● **Transcribed page contents**
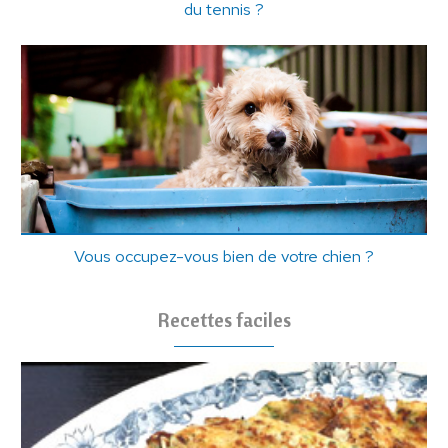
du tennis ?
Vous occupez-vous bien de votre chien ?
Recettes faciles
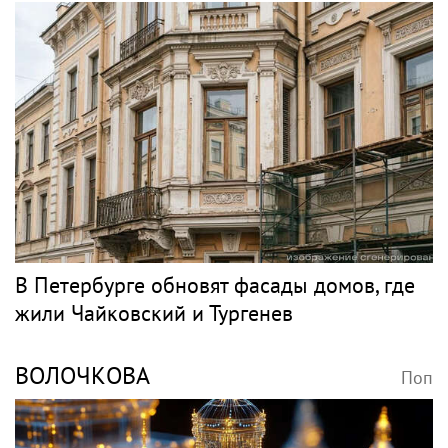
В Петербурге обновят фасады домов, где
жили Чайковский и Тургенев
ВОЛОЧКОВА
Поп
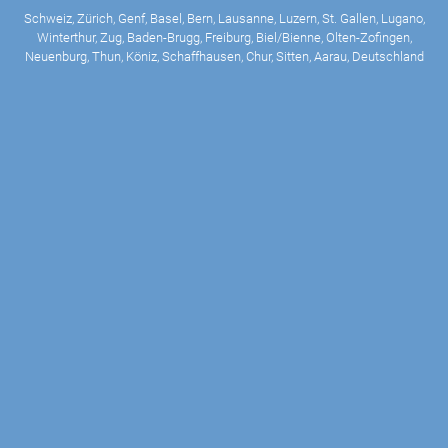
Schweiz, Zürich, Genf, Basel, Bern, Lausanne, Luzern, St. Gallen, Lugano,
Winterthur, Zug, Baden-Brugg, Freiburg, Biel/Bienne, Olten-Zofingen,
Neuenburg, Thun, Köniz, Schaffhausen, Chur, Sitten, Aarau, Deutschland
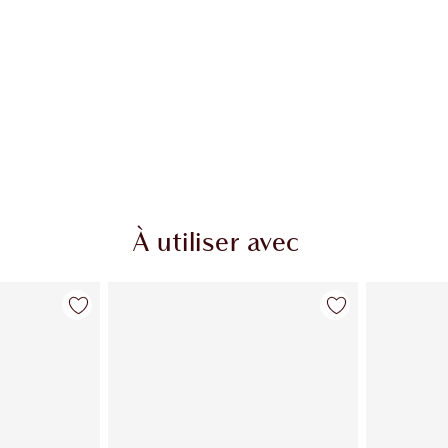
À utiliser avec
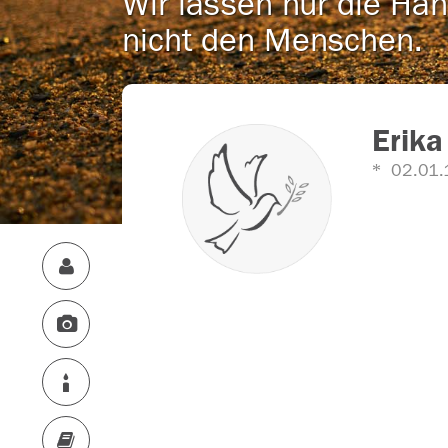
Wir lassen nur die Han
nicht den Menschen.
Erika
02.01.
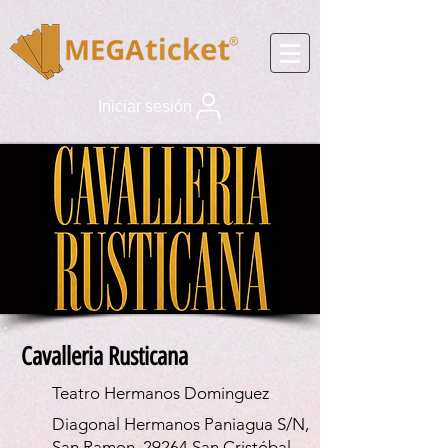
Iniciar sesión
Cavalleria Rusticana
Teatro Hermanos Dominguez
Diagonal Hermanos Paniagua S/N,
San Ramon, 29264 San Cristóbal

● **Assignment**
Each entry needs to be returned verbatim, with its pictures left out.

● **Output for this exercise**
du tennis ?
Vous occupez-vous bien de votre chien ?
Recettes faciles
В Петербурге обновят фасады домов, где
жили Чайковский и Тургенев
ВОЛОЧКОВА
Поп
Schweiz, Zürich, Genf, Basel, Bern, Lausanne, Luzern, St. Gallen, Lugano,
Winterthur, Zug, Baden-Brugg, Freiburg, Biel/Bienne, Olten-Zofingen,
Neuenburg, Thun, Köniz, Schaffhausen, Chur, Sitten, Aarau, Deutschland
À utiliser avec
Wir lassen nur die Han
nicht den Menschen.
Erika
02.01.
Iniciar sesión
Cavalleria Rusticana
Teatro Hermanos Dominguez
Diagonal Hermanos Paniagua S/N,
San Ramon, 29264 San Cristóbal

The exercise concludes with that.